Baxter honed her photography skills and took a writing class at the Loft Literary Center in Minneapolis. "It was fantastic trying out different voices," she said, "but what I hope comes across is not my voice, but the voices of the people I interviewed."

She's up to 200 interviews, spending about two hours with each participant and tightening their stories to four or five paragraphs. Fifty-five stories are featured on her website, www.weareallcriminals.com, which goes live at 7 p.m. on Oct. 24.

She photographed people in their kitchens, living rooms and bedrooms, holding signs in front of their faces or obscured in other ways. Included is a pediatrician who, as a teenager, made homemade napalm and blew up a port-a-potty in the woods.

In another profile, an attorney holds up a chalkboard: "Aided & Abetted Drug Sale."

"I can't tell you how many background checks my name has been run through in the last year," he said, "but I can tell you how very relieved I am knowing that each time it will come back clean."

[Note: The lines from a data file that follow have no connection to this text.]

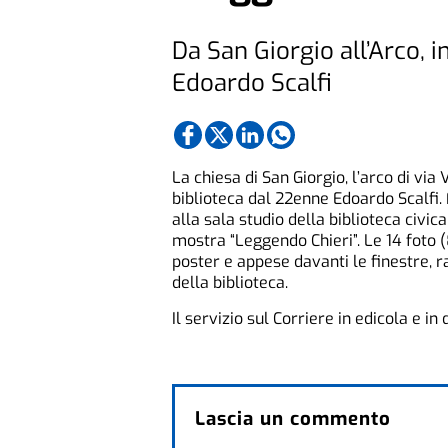
Da San Giorgio all’Arco, i
Edoardo Scalfi
La chiesa di San Giorgio, l’arco di via V
biblioteca dal 22enne Edoardo Scalfi.
alla sala studio della biblioteca civica
mostra “Leggendo Chieri”. Le 14 foto (
poster e appese davanti le finestre, 
della biblioteca.
Il servizio sul Corriere in edicola e in 
Lascia un commento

Reactions by participants have varied. "Some have said it's been good to talk about it," Baxter said. Others, "are rocked by this and not in a good way." They contact Baxter to ask if they might get together again, "so that you can see I'm not that person anymore. They're in deep psychic pain," she said, "knowing that at least one person knows their story and has put it into words that make them sound like a criminal."

Baxter hopes her project will give them comfort, and will lead to an end of the "criminal-vs.-non-criminal dichotomy," so that others not as lucky as they may move forward, too.

"We need to give people second chances," she said. "We need to stop perpetually punishing people."

The public is invited to the launch of "We Are All Criminals," at 5 p.m. Oct. 24 at the Belmore/New Skyway Lounge, 25 N. 4th St., Minneapolis. A brief program begins at 6:30 p.m.